──────── Provided entries ────────

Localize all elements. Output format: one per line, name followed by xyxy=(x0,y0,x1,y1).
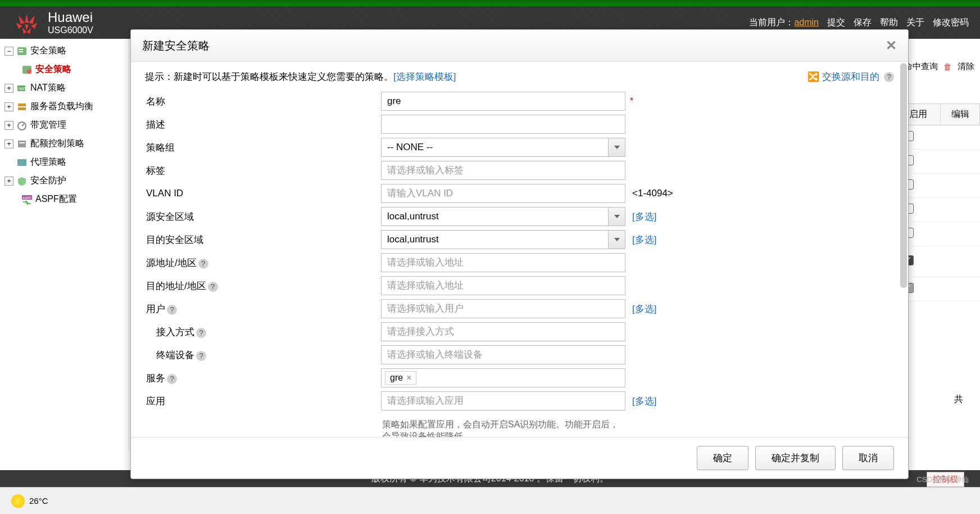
ok-copy-button[interactable]: 确定并复制 xyxy=(755,446,836,470)
quota-icon xyxy=(16,139,28,149)
name-input[interactable] xyxy=(381,92,625,111)
tag-input[interactable] xyxy=(381,161,625,180)
sidebar-item-nat-policy[interactable]: + NAT NAT策略 xyxy=(0,79,129,97)
search-button[interactable]: 命中查询 xyxy=(904,61,938,72)
group-label: 策略组 xyxy=(145,141,381,154)
policy-icon xyxy=(21,65,33,75)
terminal-label: 终端设备? xyxy=(145,349,381,362)
col-edit: 编辑 xyxy=(940,104,979,125)
collapse-icon[interactable]: − xyxy=(4,47,13,56)
src-addr-input[interactable] xyxy=(381,253,625,272)
logo: Huawei USG6000V xyxy=(11,10,93,35)
scrollbar[interactable] xyxy=(900,63,907,288)
shield-icon xyxy=(16,176,28,186)
help-icon[interactable]: ? xyxy=(198,259,208,269)
current-user-label: 当前用户： xyxy=(749,17,794,27)
weather-widget[interactable]: 26°C xyxy=(11,494,48,508)
save-link[interactable]: 保存 xyxy=(854,17,872,29)
server-icon xyxy=(16,102,28,112)
src-zone-label: 源安全区域 xyxy=(145,210,381,223)
user-input[interactable] xyxy=(381,299,625,318)
help-icon[interactable]: ? xyxy=(167,305,177,315)
svg-rect-10 xyxy=(18,141,26,147)
expand-icon[interactable]: + xyxy=(4,139,13,148)
desc-label: 描述 xyxy=(145,118,381,131)
help-icon[interactable]: ? xyxy=(884,72,894,82)
sun-icon xyxy=(11,494,25,508)
sidebar-item-proxy[interactable]: 代理策略 xyxy=(0,153,129,172)
policy-icon xyxy=(16,46,28,56)
watermark: CSDN @跨神仙 xyxy=(917,475,969,485)
header-right: 当前用户：admin 提交 保存 帮助 关于 修改密码 xyxy=(749,17,969,29)
new-policy-dialog: 新建安全策略 ✕ 提示：新建时可以基于策略模板来快速定义您需要的策略。 [选择策… xyxy=(130,29,909,479)
src-zone-select[interactable]: local,untrust xyxy=(381,207,625,226)
desc-input[interactable] xyxy=(381,115,625,134)
multi-link[interactable]: [多选] xyxy=(632,303,656,315)
expand-icon[interactable]: + xyxy=(4,121,13,130)
bandwidth-icon xyxy=(16,120,28,130)
access-input[interactable] xyxy=(381,322,625,341)
expand-icon[interactable]: + xyxy=(4,84,13,93)
svg-text:ASPF: ASPF xyxy=(22,196,31,200)
svg-rect-12 xyxy=(17,159,26,166)
ok-button[interactable]: 确定 xyxy=(697,446,748,470)
access-label: 接入方式? xyxy=(145,326,381,339)
help-icon[interactable]: ? xyxy=(196,351,206,361)
admin-link[interactable]: admin xyxy=(794,17,819,27)
multi-link[interactable]: [多选] xyxy=(632,210,656,223)
svg-rect-8 xyxy=(18,107,26,110)
help-icon[interactable]: ? xyxy=(196,328,206,338)
sidebar-item-bandwidth[interactable]: + 带宽管理 xyxy=(0,116,129,134)
help-icon[interactable]: ? xyxy=(167,374,177,384)
expand-icon[interactable]: + xyxy=(4,177,13,186)
terminal-input[interactable] xyxy=(381,345,625,364)
vlan-range: <1-4094> xyxy=(632,188,673,199)
dst-addr-input[interactable] xyxy=(381,276,625,295)
user-label: 用户? xyxy=(145,303,381,315)
sidebar-item-security-defense[interactable]: + 安全防护 xyxy=(0,172,129,190)
app-label: 应用 xyxy=(145,395,381,408)
cancel-button[interactable]: 取消 xyxy=(842,446,894,470)
nat-icon: NAT xyxy=(16,83,28,93)
multi-link[interactable]: [多选] xyxy=(632,233,656,246)
sidebar-item-load-balance[interactable]: + 服务器负载均衡 xyxy=(0,97,129,116)
os-taskbar: 26°C xyxy=(0,487,980,514)
svg-text:NAT: NAT xyxy=(19,87,26,91)
help-icon[interactable]: ? xyxy=(208,282,218,292)
service-input[interactable]: gre× xyxy=(381,368,625,387)
remove-tag-icon[interactable]: × xyxy=(406,373,411,383)
hint-text: 提示：新建时可以基于策略模板来快速定义您需要的策略。 xyxy=(145,70,393,83)
change-password-link[interactable]: 修改密码 xyxy=(933,17,969,29)
swap-link[interactable]: 🔀 交换源和目的 ? xyxy=(807,70,894,83)
trash-icon: 🗑 xyxy=(943,62,952,71)
sidebar-item-security-policy-sub[interactable]: 安全策略 xyxy=(0,60,129,79)
vlan-input[interactable] xyxy=(381,184,625,203)
svg-point-4 xyxy=(27,69,31,74)
submit-link[interactable]: 提交 xyxy=(827,17,845,29)
sidebar-item-security-policy[interactable]: − 安全策略 xyxy=(0,42,129,60)
dst-zone-select[interactable]: local,untrust xyxy=(381,230,625,249)
brand-title: Huawei xyxy=(48,10,93,25)
tag-label: 标签 xyxy=(145,164,381,177)
app-note: 策略如果配置应用，会自动开启SA识别功能。功能开启后，会导致设备性能降低。 xyxy=(381,419,625,437)
vlan-label: VLAN ID xyxy=(145,188,381,199)
multi-link[interactable]: [多选] xyxy=(632,395,656,408)
clear-button[interactable]: 清除 xyxy=(958,61,974,72)
app-input[interactable] xyxy=(381,391,625,411)
group-select[interactable]: -- NONE -- xyxy=(381,138,625,157)
svg-rect-7 xyxy=(18,103,26,106)
template-link[interactable]: [选择策略模板] xyxy=(393,70,456,83)
brand-subtitle: USG6000V xyxy=(48,25,93,35)
chevron-down-icon xyxy=(608,138,625,156)
service-label: 服务? xyxy=(145,372,381,385)
close-icon[interactable]: ✕ xyxy=(886,38,897,53)
aspf-icon: ASPF xyxy=(21,195,33,205)
expand-icon[interactable]: + xyxy=(4,102,13,111)
sidebar-item-aspf[interactable]: ASPF ASPF配置 xyxy=(0,190,129,209)
name-label: 名称 xyxy=(145,95,381,108)
about-link[interactable]: 关于 xyxy=(906,17,924,29)
help-link[interactable]: 帮助 xyxy=(880,17,898,29)
chevron-down-icon xyxy=(608,208,625,226)
service-tag: gre× xyxy=(385,371,416,385)
sidebar-item-quota[interactable]: + 配额控制策略 xyxy=(0,134,129,153)
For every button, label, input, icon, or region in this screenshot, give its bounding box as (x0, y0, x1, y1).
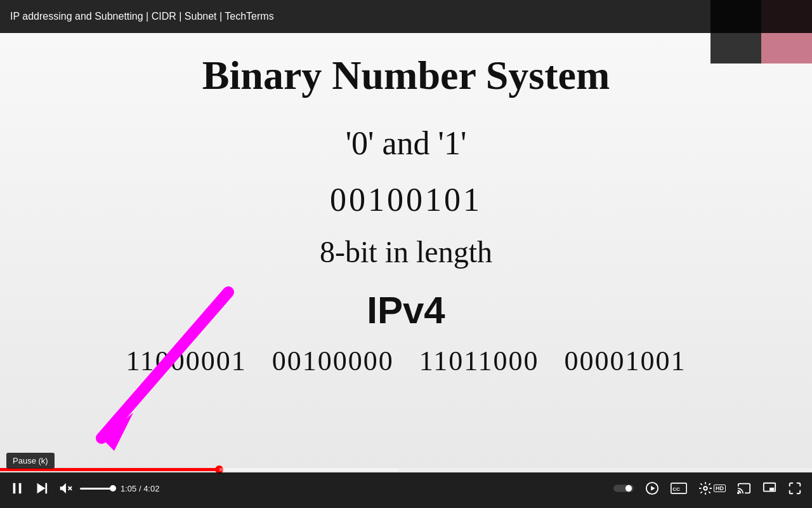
volume-slider[interactable] (80, 488, 113, 490)
autoplay-toggle[interactable] (611, 480, 636, 497)
svg-marker-12 (651, 486, 655, 490)
skip-next-icon (34, 481, 48, 495)
pause-button[interactable] (8, 479, 27, 498)
ipv4-title: IPv4 (367, 288, 445, 332)
mute-button[interactable] (56, 479, 75, 498)
svg-marker-4 (37, 483, 46, 494)
autoplay-toggle-icon (613, 483, 634, 494)
progress-buffer (219, 468, 398, 471)
autoplay-next-button[interactable] (643, 479, 662, 498)
cc-button[interactable]: CC (668, 479, 690, 498)
svg-marker-6 (60, 483, 66, 494)
bit-length-text: 8-bit in length (320, 234, 492, 269)
video-container: IP addressing and Subnetting | CIDR | Su… (0, 0, 812, 508)
cast-icon (737, 481, 751, 495)
title-bar-text: IP addressing and Subnetting | CIDR | Su… (10, 11, 274, 22)
pause-tooltip: Pause (k) (6, 453, 55, 469)
progress-bar[interactable] (0, 468, 812, 471)
binary-example: 00100101 (330, 181, 482, 218)
zero-one-text: '0' and '1' (346, 124, 467, 162)
mute-icon (58, 481, 72, 495)
controls-row: 1:05 / 4:02 (0, 472, 812, 504)
autoplay-next-icon (645, 481, 659, 495)
cast-button[interactable] (735, 479, 754, 498)
svg-text:CC: CC (672, 486, 680, 492)
arrow-svg (51, 279, 254, 470)
settings-icon (698, 481, 712, 495)
settings-button[interactable]: HD (696, 479, 728, 498)
pause-icon (10, 481, 24, 495)
miniplayer-icon (763, 481, 776, 495)
right-controls: CC HD (611, 479, 804, 498)
svg-rect-5 (45, 483, 47, 494)
main-title: Binary Number System (202, 52, 610, 99)
octet-3: 11011000 (419, 345, 539, 377)
svg-rect-2 (13, 483, 16, 494)
volume-area (80, 488, 113, 490)
svg-point-15 (704, 486, 707, 490)
svg-line-0 (102, 292, 228, 438)
time-display: 1:05 / 4:02 (121, 484, 159, 493)
octet-2: 00100000 (272, 345, 394, 377)
controls-bar: 1:05 / 4:02 (0, 472, 812, 508)
fullscreen-icon (788, 481, 802, 495)
arrow-annotation (51, 279, 254, 472)
svg-point-16 (737, 492, 740, 495)
cc-icon: CC (671, 481, 687, 495)
volume-dot (110, 485, 116, 491)
octet-4: 00001001 (565, 345, 686, 377)
title-bar: IP addressing and Subnetting | CIDR | Su… (0, 0, 812, 33)
hd-badge: HD (714, 485, 726, 492)
fullscreen-button[interactable] (785, 479, 804, 498)
svg-rect-3 (19, 483, 22, 494)
svg-rect-18 (769, 488, 774, 491)
skip-next-button[interactable] (32, 479, 51, 498)
svg-point-10 (625, 485, 632, 491)
miniplayer-button[interactable] (760, 479, 779, 498)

────────

◆ What the task requires ◆
Reproduce every line from the entries that holds the word "service".

◆ Result of this exercise ◆
service-input[interactable]: gre× xyxy=(381,368,625,387)
service-label: 服务? xyxy=(145,372,381,385)
service-tag: gre× xyxy=(385,371,416,385)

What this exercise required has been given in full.